问题
AFAIK, max.poll.interval.ms is introduced in Kafka 0.10.1. However it is still unclear that when we can use both session.timeout.ms and max.poll.interval.ms Consider the use casein which heartbeat thread is not responding, but my processing thread as it has higher value set, it still is processing the record. But as heartbeat thread is down then after crossing session.timeout.ms, what exactly happens. Because I've observed in POC that consumer re-balance doesn't happen until it reaches max.poll.interval.ms. So for me session.timeout.ms seems redundant. Similar question is posted but it doesn't answer this question.
回答1:
session.timeout.ms
is used to detect consumer failures via heartbeat mechanism. The consumer heartbeat thread must send a heartbeat to the broker before session.timeout.ms
time expires. Otherwise consumer considered as dead by Kafka and rebalance is triggered.
heartbeat.interval.ms: The expected time between heartbeats to the consumer coordinator when using Kafka's group management facilities. Heartbeats are used to ensure that the consumer's session stays active and to facilitate rebalancing when new consumers join or leave the group.
session.timeout.ms: The timeout used to detect client failures when using Kafka's group management facility. The client sends periodic heartbeats to indicate its liveness to the broker. If no heartbeats are received by the broker before the expiration of this session timeout, then the broker will remove this client from the group and initiate a rebalance.
Polling is another mechanism to check consumers health. A consumer is expected to call poll() method without expiring max.poll.interval.ms
. If this time expires (normally long running process leads this problem) again consumer considered as dead and rebalance is triggered.
max.poll.interval.ms: The maximum delay between invocations of poll() when using consumer group management. This places an upper bound on the amount of time that the consumer can be idle before fetching more records. If poll() is not called before expiration of this timeout, then the consumer is considered failed and the group will rebalance in order to reassign the partitions to another member.
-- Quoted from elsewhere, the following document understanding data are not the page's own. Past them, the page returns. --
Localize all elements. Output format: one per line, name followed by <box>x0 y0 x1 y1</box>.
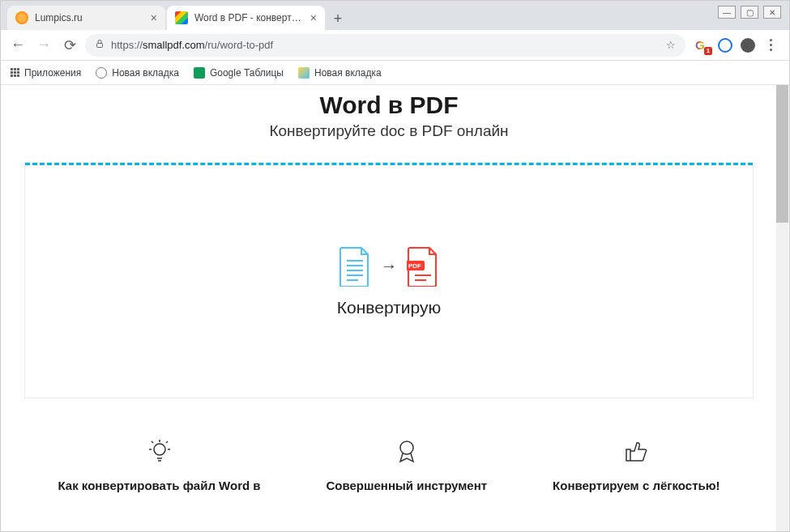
scrollbar-thumb[interactable] <box>776 85 788 223</box>
profile-avatar[interactable] <box>741 38 755 53</box>
svg-point-10 <box>154 444 165 455</box>
apps-grid-icon <box>11 68 19 77</box>
feature-title: Конвертируем с лёгкостью! <box>553 479 720 492</box>
tab-strip: Lumpics.ru × Word в PDF - конвертируйте … <box>1 1 789 30</box>
url-path: /ru/word-to-pdf <box>205 39 274 51</box>
favicon-lumpics <box>15 11 28 24</box>
extension-area: G1 <box>690 38 783 53</box>
kebab-menu-icon[interactable] <box>763 38 778 53</box>
award-icon <box>394 438 420 464</box>
favicon-smallpdf <box>175 11 188 24</box>
converting-status-label: Конвертирую <box>337 298 441 317</box>
new-tab-button[interactable]: + <box>327 7 349 30</box>
sheets-icon <box>194 67 205 79</box>
feature-card: Конвертируем с лёгкостью! <box>553 438 720 492</box>
conversion-drop-zone[interactable]: → PDF Конвертирую <box>25 163 753 398</box>
globe-icon <box>96 67 107 79</box>
svg-point-16 <box>400 441 413 454</box>
page-subtitle: Конвертируйте doc в PDF онлайн <box>25 122 753 140</box>
pdf-file-icon: PDF <box>407 246 439 287</box>
extension-badge: 1 <box>704 47 712 55</box>
forward-button[interactable]: → <box>33 35 54 56</box>
page-content: Word в PDF Конвертируйте doc в PDF онлай… <box>1 85 777 531</box>
bookmark-star-icon[interactable]: ☆ <box>666 39 676 51</box>
image-icon <box>298 67 310 79</box>
feature-title: Как конвертировать файл Word в <box>58 479 260 492</box>
address-bar[interactable]: https:// smallpdf.com /ru/word-to-pdf ☆ <box>85 34 685 57</box>
lock-icon <box>95 39 105 51</box>
back-button[interactable]: ← <box>7 35 28 56</box>
svg-line-15 <box>166 441 168 443</box>
features-row: Как конвертировать файл Word в Совершенн… <box>25 438 753 492</box>
tab-title: Word в PDF - конвертируйте DO <box>194 12 304 23</box>
bookmark-item[interactable]: Новая вкладка <box>298 67 382 79</box>
feature-title: Совершенный инструмент <box>327 479 488 492</box>
conversion-graphic: → PDF <box>339 246 439 287</box>
bookmark-label: Новая вкладка <box>112 67 179 79</box>
url-scheme: https:// <box>111 39 143 51</box>
page-title: Word в PDF <box>25 92 753 119</box>
apps-button[interactable]: Приложения <box>11 67 81 79</box>
doc-file-icon <box>339 246 371 287</box>
feature-card: Как конвертировать файл Word в <box>58 438 260 492</box>
bookmark-item[interactable]: Новая вкладка <box>96 67 179 79</box>
tab-smallpdf[interactable]: Word в PDF - конвертируйте DO × <box>167 6 325 30</box>
svg-line-14 <box>152 441 153 443</box>
close-tab-icon[interactable]: × <box>310 11 317 24</box>
svg-rect-0 <box>97 44 103 48</box>
close-tab-icon[interactable]: × <box>151 11 157 24</box>
extension-g-icon[interactable]: G1 <box>695 38 710 53</box>
bookmarks-bar: Приложения Новая вкладка Google Таблицы … <box>1 61 789 85</box>
svg-text:PDF: PDF <box>408 262 421 270</box>
page-viewport: Word в PDF Конвертируйте doc в PDF онлай… <box>1 85 789 531</box>
bookmark-label: Новая вкладка <box>314 67 382 79</box>
thumbs-up-icon <box>623 438 649 464</box>
tab-lumpics[interactable]: Lumpics.ru × <box>7 6 165 30</box>
arrow-right-icon: → <box>381 257 397 275</box>
browser-toolbar: ← → ⟳ https:// smallpdf.com /ru/word-to-… <box>1 30 789 61</box>
window-controls: — ▢ ✕ <box>718 6 781 19</box>
tab-title: Lumpics.ru <box>35 12 144 23</box>
url-host: smallpdf.com <box>143 39 205 51</box>
minimize-button[interactable]: — <box>718 6 736 19</box>
lightbulb-icon <box>147 438 173 464</box>
reload-button[interactable]: ⟳ <box>59 35 80 56</box>
globe-icon[interactable] <box>718 38 732 53</box>
bookmark-item[interactable]: Google Таблицы <box>194 67 284 79</box>
feature-card: Совершенный инструмент <box>327 438 488 492</box>
close-window-button[interactable]: ✕ <box>763 6 781 19</box>
maximize-button[interactable]: ▢ <box>741 6 758 19</box>
apps-label: Приложения <box>24 67 81 79</box>
bookmark-label: Google Таблицы <box>210 67 284 79</box>
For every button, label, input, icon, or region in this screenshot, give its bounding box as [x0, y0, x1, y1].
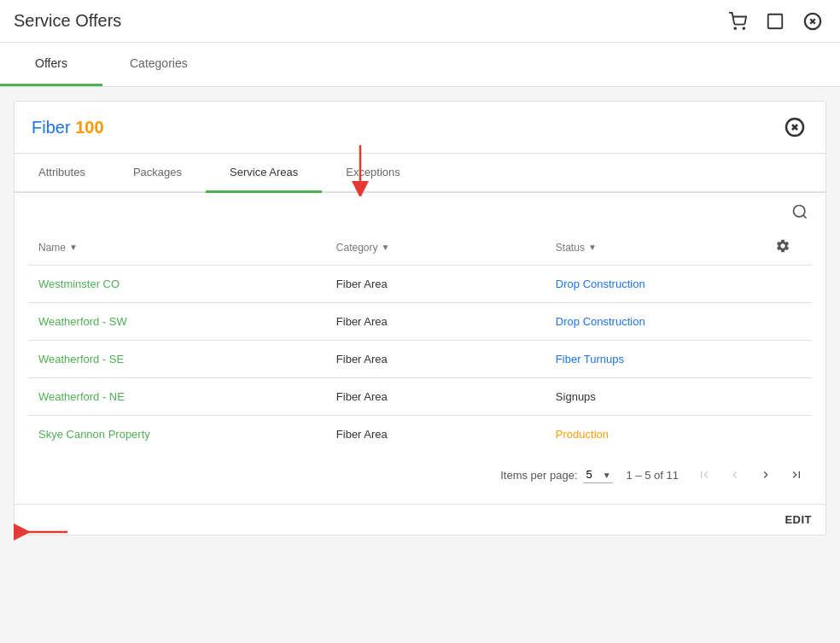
- status-sort-icon[interactable]: ▼: [588, 243, 597, 252]
- name-sort-icon[interactable]: ▼: [69, 243, 78, 252]
- table-row: Weatherford - NE Fiber Area Signups: [28, 378, 812, 416]
- row-5-status: Production: [545, 416, 765, 453]
- svg-point-9: [794, 206, 805, 217]
- row-4-status: Signups: [545, 378, 765, 416]
- offer-close-icon[interactable]: [781, 114, 808, 141]
- row-3-name[interactable]: Weatherford - SE: [38, 353, 124, 365]
- svg-line-10: [803, 215, 807, 219]
- close-icon[interactable]: [799, 8, 826, 35]
- offer-header: Fiber 100: [15, 102, 825, 154]
- row-2-status: Drop Construction: [545, 303, 765, 341]
- search-icon[interactable]: [791, 203, 808, 223]
- col-header-name: Name ▼: [28, 230, 326, 266]
- edit-button[interactable]: EDIT: [785, 513, 812, 526]
- offer-title-number: 100: [75, 118, 103, 137]
- row-4-category: Fiber Area: [326, 378, 545, 416]
- main-tabs: Offers Categories: [0, 43, 840, 87]
- tab-offers[interactable]: Offers: [0, 43, 102, 86]
- tab-attributes[interactable]: Attributes: [15, 154, 109, 193]
- table-row: Skye Cannon Property Fiber Area Producti…: [28, 416, 812, 453]
- next-page-button[interactable]: [754, 463, 778, 487]
- svg-point-1: [743, 27, 744, 29]
- tab-service-areas[interactable]: Service Areas: [206, 154, 322, 193]
- row-4-name[interactable]: Weatherford - NE: [38, 390, 125, 403]
- row-2-category: Fiber Area: [326, 303, 545, 341]
- table-area: Name ▼ Category ▼ Status: [15, 193, 825, 504]
- tab-categories[interactable]: Categories: [102, 43, 215, 86]
- row-1-name[interactable]: Westminster CO: [38, 278, 120, 290]
- category-sort-icon[interactable]: ▼: [382, 243, 390, 252]
- cart-icon[interactable]: [724, 8, 751, 35]
- col-header-status: Status ▼: [545, 230, 765, 266]
- items-per-page: Items per page: 5 10 25 ▼: [500, 466, 612, 483]
- row-3-category: Fiber Area: [326, 341, 545, 378]
- row-5-name[interactable]: Skye Cannon Property: [38, 428, 150, 441]
- row-1-status: Drop Construction: [545, 266, 765, 303]
- top-bar: Service Offers: [0, 0, 840, 43]
- row-5-category: Fiber Area: [326, 416, 545, 453]
- table-row: Westminster CO Fiber Area Drop Construct…: [28, 266, 812, 303]
- page-title: Service Offers: [14, 11, 121, 31]
- row-1-category: Fiber Area: [326, 266, 545, 303]
- svg-rect-2: [768, 14, 783, 28]
- table-row: Weatherford - SE Fiber Area Fiber Turnup…: [28, 341, 812, 378]
- col-header-category: Category ▼: [326, 230, 545, 266]
- offer-title: Fiber 100: [32, 118, 104, 137]
- page-range: 1 – 5 of 11: [627, 469, 679, 482]
- top-bar-icons: [724, 8, 826, 35]
- last-page-button[interactable]: [785, 463, 808, 487]
- first-page-button[interactable]: [692, 463, 716, 487]
- items-per-page-label: Items per page:: [500, 469, 577, 482]
- pagination: Items per page: 5 10 25 ▼ 1 – 5 of 11: [28, 453, 812, 490]
- prev-page-button[interactable]: [723, 463, 747, 487]
- per-page-select[interactable]: 5 10 25: [583, 466, 613, 483]
- tab-exceptions[interactable]: Exceptions: [322, 154, 424, 193]
- bottom-bar: EDIT: [15, 504, 825, 535]
- offer-title-fiber: Fiber: [32, 118, 71, 137]
- search-row: [28, 193, 812, 230]
- table-row: Weatherford - SW Fiber Area Drop Constru…: [28, 303, 812, 341]
- content-area: Fiber 100 Attributes Packages Service Ar…: [14, 101, 826, 535]
- tab-packages[interactable]: Packages: [109, 154, 206, 193]
- data-table: Name ▼ Category ▼ Status: [28, 230, 812, 453]
- col-header-settings[interactable]: [765, 230, 812, 266]
- row-2-name[interactable]: Weatherford - SW: [38, 315, 127, 328]
- sub-tabs: Attributes Packages Service Areas Except…: [15, 154, 825, 193]
- window-icon[interactable]: [761, 8, 789, 35]
- row-3-status: Fiber Turnups: [545, 341, 765, 378]
- svg-point-0: [734, 27, 736, 29]
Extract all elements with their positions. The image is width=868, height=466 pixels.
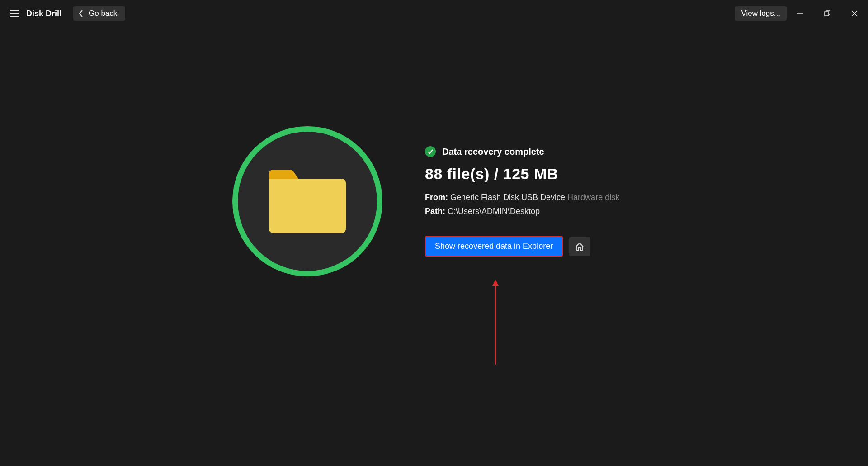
path-line: Path: C:\Users\ADMIN\Desktop <box>425 207 637 216</box>
main-content: Data recovery complete 88 file(s) / 125 … <box>0 27 868 466</box>
recovery-complete-badge <box>231 124 384 278</box>
go-back-button[interactable]: Go back <box>73 6 125 21</box>
home-icon <box>575 242 585 252</box>
svg-rect-1 <box>825 12 829 16</box>
minimize-button[interactable] <box>787 0 814 27</box>
show-in-explorer-label: Show recovered data in Explorer <box>435 242 553 251</box>
status-text: Data recovery complete <box>442 147 544 157</box>
from-label: From: <box>425 193 448 202</box>
topbar: Disk Drill Go back View logs... <box>0 0 868 27</box>
action-row: Show recovered data in Explorer <box>425 236 637 257</box>
recovery-info: Data recovery complete 88 file(s) / 125 … <box>425 146 637 257</box>
from-line: From: Generic Flash Disk USB Device Hard… <box>425 193 637 202</box>
show-in-explorer-button[interactable]: Show recovered data in Explorer <box>425 236 563 257</box>
app-title: Disk Drill <box>26 9 61 19</box>
status-line: Data recovery complete <box>425 146 637 157</box>
from-value: Generic Flash Disk USB Device <box>450 193 565 202</box>
path-value: C:\Users\ADMIN\Desktop <box>448 207 540 216</box>
chevron-left-icon <box>79 10 83 17</box>
hamburger-icon[interactable] <box>9 8 20 19</box>
folder-icon <box>267 167 348 235</box>
view-logs-button[interactable]: View logs... <box>735 6 787 21</box>
recovery-summary: 88 file(s) / 125 MB <box>425 165 637 183</box>
view-logs-label: View logs... <box>741 9 780 18</box>
close-button[interactable] <box>841 0 868 27</box>
go-back-label: Go back <box>89 9 117 18</box>
check-circle-icon <box>425 146 436 157</box>
home-button[interactable] <box>569 237 590 256</box>
from-hint: Hardware disk <box>567 193 619 202</box>
maximize-button[interactable] <box>814 0 841 27</box>
path-label: Path: <box>425 207 445 216</box>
Other important point is that (from version 0.10.1.0):
rebalance.timeout = max.poll.interval.ms
Since we give the client as much as max.poll.interval.ms to handle a batch of records, this is also the maximum time before a consumer can be expected to rejoin the group in the worst case. We therefore propose to set the rebalance timeout in the Java client to the same value configured with max.poll.interval.ms. When a rebalance begins, the background thread will continue sending heartbeats. The consumer will not rejoin the group until processing completes and the user calls poll(). From the coordinator's perspective, the consumer will not be removed from the group until either 1) their session timeout expires without receiving a heartbeat, or 2) the rebalance timeout expires.
So in your case, if session.timeout.ms
expires without heartbeat for a consumer then rebalance is started in this consumer group. After rebalance starts all the consumer in the consumer group is revoked and Kafka waits all the consumers which is still sending heartbeat to poll() (by polling consumers send joinGroupRequest at that point) until rebalance timeout expires which is equal to max.poll.interval.ms
.
During rebalance you can still process message that you already have but cannot commit and get CommitFailedException with this message:
Commit cannot be completed since the group has already rebalanced and assigned the partitions to another member. This means that the time between subsequent calls to poll() was longer than the configured max.poll.interval.ms, which typically implies that the poll loop is spending too much time message processing. You can address this either by increasing the session timeout or by reducing the maximum size of batches returned in poll() with max.poll.records.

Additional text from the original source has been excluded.